During a visit to trainer Kelly Rubley's Fair Hill barn this summer, I realized mouse prevention is a team effort. Yes, Pudgy the cat (a friendly fellow with a star-quality gray coat who comes bounding across roads and fields when his name is called) does his part. Much to his human's horror, he enjoys bringing bits of half-eaten mice or mouse innards into Rubley's office in the mornings. Horrifying, yes, but it's certainly evidence of his work ethic. That's part of why Rubley installed speed bumps on the dirt road in front of her barn, where Pudgy likes to wander over to the woods that surround the Fair Hill Training Center – the barn protectors need protecting, too.
But many people don't give the goats their due. In one corner of the barn is a miniature stall, complete with a window and open-front door, for Percy and Poncho. The half-brothers are Nubians, with distinctive Roman noses and floppy, freckled ears.
“He's supposed to be a mini,” Rubley said, scratching Percy's back. “But um, something went wrong.”
Rubley bought the pair a year ago, took them home in her car and raised them on bottles hoping they would be companions for a couple of stall-walking Thoroughbreds she had at the time.
“They don't like to be separated, so I've kind of now got two goat pets,” she said. “I don't think a horse would want two.”
After morning training, Percy and Poncho have the run of the barn. (They used to be allowed out all day, but took to leaving unwelcome gifts next to the grooms' brushes, so now they stay in until all equipment is put away.) One of Rubley's trainees, a mare named Indian Paint, prefers to eat her breakfast on the ground, and the goat brothers are all too happy to make sure not a grain is left behind for a roving mouse.
“They love her,” Rubley laughed. “We have to put in another scoop for her after they're done, but that's ok.”

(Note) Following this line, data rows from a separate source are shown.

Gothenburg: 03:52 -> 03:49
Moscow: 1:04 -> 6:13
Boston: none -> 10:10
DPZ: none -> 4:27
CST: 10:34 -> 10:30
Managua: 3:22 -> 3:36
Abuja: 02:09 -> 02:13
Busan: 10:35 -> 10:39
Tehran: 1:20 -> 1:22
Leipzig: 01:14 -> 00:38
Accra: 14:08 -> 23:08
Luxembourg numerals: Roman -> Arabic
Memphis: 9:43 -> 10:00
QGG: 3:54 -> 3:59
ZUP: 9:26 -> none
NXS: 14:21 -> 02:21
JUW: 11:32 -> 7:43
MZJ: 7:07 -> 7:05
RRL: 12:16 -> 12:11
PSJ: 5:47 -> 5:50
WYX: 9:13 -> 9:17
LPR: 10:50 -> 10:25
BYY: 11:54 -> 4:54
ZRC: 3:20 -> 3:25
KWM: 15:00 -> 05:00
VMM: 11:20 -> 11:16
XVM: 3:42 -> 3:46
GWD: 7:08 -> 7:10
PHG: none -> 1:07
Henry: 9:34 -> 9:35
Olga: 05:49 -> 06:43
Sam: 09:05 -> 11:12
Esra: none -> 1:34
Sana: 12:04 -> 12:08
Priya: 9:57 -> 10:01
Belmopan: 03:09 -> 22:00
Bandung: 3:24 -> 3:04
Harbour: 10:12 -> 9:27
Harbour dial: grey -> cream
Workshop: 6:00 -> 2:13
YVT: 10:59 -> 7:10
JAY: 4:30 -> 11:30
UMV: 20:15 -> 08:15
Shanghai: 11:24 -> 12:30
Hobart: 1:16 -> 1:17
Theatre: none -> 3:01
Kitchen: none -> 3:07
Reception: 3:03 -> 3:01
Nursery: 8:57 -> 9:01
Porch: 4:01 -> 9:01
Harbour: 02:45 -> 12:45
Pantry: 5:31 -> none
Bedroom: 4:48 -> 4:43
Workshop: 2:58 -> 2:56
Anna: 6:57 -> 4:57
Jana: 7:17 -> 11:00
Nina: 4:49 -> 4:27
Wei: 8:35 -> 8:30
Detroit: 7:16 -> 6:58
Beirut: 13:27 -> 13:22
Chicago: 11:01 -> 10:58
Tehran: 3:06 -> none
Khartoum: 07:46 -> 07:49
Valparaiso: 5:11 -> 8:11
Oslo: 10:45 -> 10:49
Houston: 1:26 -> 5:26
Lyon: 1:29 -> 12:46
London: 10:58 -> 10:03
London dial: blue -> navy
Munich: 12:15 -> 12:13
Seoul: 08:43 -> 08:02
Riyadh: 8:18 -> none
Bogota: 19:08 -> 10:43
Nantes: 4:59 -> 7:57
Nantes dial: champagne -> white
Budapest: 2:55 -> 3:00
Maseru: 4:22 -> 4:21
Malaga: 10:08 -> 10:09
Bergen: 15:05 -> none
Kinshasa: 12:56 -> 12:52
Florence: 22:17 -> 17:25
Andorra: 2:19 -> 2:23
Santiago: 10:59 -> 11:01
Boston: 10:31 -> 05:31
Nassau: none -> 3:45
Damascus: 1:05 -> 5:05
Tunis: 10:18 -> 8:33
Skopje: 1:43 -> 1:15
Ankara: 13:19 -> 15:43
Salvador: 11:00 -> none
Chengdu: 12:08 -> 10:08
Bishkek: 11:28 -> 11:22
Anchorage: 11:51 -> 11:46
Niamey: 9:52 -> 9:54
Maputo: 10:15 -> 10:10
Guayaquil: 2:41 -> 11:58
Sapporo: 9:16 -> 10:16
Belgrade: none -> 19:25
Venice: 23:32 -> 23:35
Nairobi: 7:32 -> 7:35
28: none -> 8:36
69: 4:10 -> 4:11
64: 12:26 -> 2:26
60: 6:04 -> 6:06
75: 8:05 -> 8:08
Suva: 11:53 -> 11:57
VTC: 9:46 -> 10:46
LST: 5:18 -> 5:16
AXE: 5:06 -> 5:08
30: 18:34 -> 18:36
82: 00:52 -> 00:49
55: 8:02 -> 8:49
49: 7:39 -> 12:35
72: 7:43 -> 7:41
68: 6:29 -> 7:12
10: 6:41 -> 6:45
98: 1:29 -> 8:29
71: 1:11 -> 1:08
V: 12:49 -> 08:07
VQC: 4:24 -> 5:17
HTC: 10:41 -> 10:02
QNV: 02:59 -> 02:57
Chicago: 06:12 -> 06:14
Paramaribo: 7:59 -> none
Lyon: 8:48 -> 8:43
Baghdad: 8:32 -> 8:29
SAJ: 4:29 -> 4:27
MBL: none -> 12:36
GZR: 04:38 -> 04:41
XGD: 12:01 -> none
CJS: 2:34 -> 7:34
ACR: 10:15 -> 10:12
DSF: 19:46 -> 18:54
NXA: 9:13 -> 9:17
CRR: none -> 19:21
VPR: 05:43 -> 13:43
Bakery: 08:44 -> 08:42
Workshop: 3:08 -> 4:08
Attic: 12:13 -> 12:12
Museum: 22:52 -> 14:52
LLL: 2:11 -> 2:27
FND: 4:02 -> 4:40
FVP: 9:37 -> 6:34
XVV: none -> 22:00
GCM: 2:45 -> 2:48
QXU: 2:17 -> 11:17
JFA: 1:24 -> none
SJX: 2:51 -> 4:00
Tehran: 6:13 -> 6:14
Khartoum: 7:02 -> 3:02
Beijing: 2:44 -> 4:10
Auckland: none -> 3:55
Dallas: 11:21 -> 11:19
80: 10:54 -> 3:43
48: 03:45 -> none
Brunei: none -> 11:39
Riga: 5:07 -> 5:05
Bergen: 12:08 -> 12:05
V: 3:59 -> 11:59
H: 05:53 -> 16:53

Rubley's horses enjoy the luxuries of Fair Hill – grass gallops, plenty of space for hand-grazing and paddocks for daily turnout. She tried to give Percy and Poncho the same high-class treatment, but they were not interested.
“I put them in the paddocks and they just let themselves out. Before I get back in the barn they're out again,” she said. “Wouldn't they enjoy turnout? But no, they stand there and scream. I'd put them out with my pony and he'd get so mad because they wouldn't shut up. He runs at them, and they shut up for about five minutes, and they have to do it all over again.”
Instead, Percy and Poncho get their free ranging inside the barn, which they seem to prefer. As goats are wont to do, they will go for sudden, bouncing sprints around the aisles and were delighted to discover the hay Rubley has stored in the back barn. They've developed a game out of climbing the hay stack and leaping down, which has proven a desensitizing exercise for the horses stalled nearby.
Don't worry – they're just checking the stack for mice.